Jeden Monat spricht EMOTION Founder & Editorial Director Kasia Mol-Wolf Klartext über ein Thema, das sie gerade bewegt. Diesmal: Gesellschaftliche Veränderung braucht nicht nur "starke" Frauen. #sisterhood entsteht, wenn wir uns in unserer Vielfalt wertschätzen, findet unsere Verlegerin.
Weltfrauentag! Und ich frage mich, wohin wir uns in den letzten 365 Tagen auf dem Weg zu unserer Gleichstellung bewegt haben.
Wenn ich mit jungen Frauen aus der Kreativbranche spreche, habe ich oft das Gefühl: Wir können alles sein, was wir wollen – endlich!
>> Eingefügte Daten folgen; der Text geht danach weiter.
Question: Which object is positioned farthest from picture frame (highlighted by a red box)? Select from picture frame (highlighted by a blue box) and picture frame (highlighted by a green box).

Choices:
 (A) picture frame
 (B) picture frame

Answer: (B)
Und dann sitze ich in einer Frauenrunde, alle in Führungspositionen in den unterschiedlichsten Branchen, aber weit weg von Berlin-Mitte und höre zum 100. Mal die Geschichten, die ich für die Vergangenheit hielt: von der Frau, die auf der Konferenz nach dem Kaffee gefragt wird, sich dann aber als Aufsichtsrätin des Fragenden entpuppt, von der jungen Ingenieurin, deren Männerteam schon davon genervt ist, dass jetzt die Begrüßung "Moin Männer" nicht mehr passt, von den Bar-Gesprächen, bei denen in Männerrunden inoffiziell Stellen besetzt werden, mit einem Mann, "denn die Frauen wollen ja nicht …"
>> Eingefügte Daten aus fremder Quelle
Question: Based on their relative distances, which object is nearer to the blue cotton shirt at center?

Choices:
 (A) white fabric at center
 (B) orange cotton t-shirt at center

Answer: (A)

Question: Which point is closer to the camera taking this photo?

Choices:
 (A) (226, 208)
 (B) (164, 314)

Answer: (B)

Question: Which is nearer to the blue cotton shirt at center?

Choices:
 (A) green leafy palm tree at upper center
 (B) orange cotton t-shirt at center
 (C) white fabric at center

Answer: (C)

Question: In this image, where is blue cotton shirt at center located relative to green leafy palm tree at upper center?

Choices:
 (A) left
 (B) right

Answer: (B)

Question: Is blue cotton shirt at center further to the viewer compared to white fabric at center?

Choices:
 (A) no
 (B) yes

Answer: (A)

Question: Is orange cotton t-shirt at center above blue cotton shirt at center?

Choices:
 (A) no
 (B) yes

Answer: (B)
Keine Ahnung, wie oft ich mir wünsche, dass wir die Rollenbilder – oder was auch immer uns prägt – loswerden. Dass wir alle unseren individuellen Weg gehen können. Dass wir lernen, andere nicht zu bewerten, wenn sie nicht nach unserem Lebensmodell leben. Ich wünsche mir, dass wir alle, unabhängig vom Geschlecht, unseren Teil dazu beitragen, dass wir in einer gleichberechtigten Gesellschaft leben. Das erreichen wir nur, wenn wir zusammenhalten.
Frauen, die das leben, sind die Tekkal-Schwestern, die wir euch in der letzten EMOTION-Ausgabe vorgestellt haben. Vor Kurzem sind Düzen Tekkal und ich uns über den Weg gelaufen, weil die Menschenrechtsaktivistin zu Gast in der NDR Talk Show war. Eine zufällige Begegnung voller Emotionen. Dass wir alle eine Migrationsgeschichte haben, verbindet uns sicherlich. Und wir glauben an #sisterhood – wir wissen, die Welt braucht #mehrwir.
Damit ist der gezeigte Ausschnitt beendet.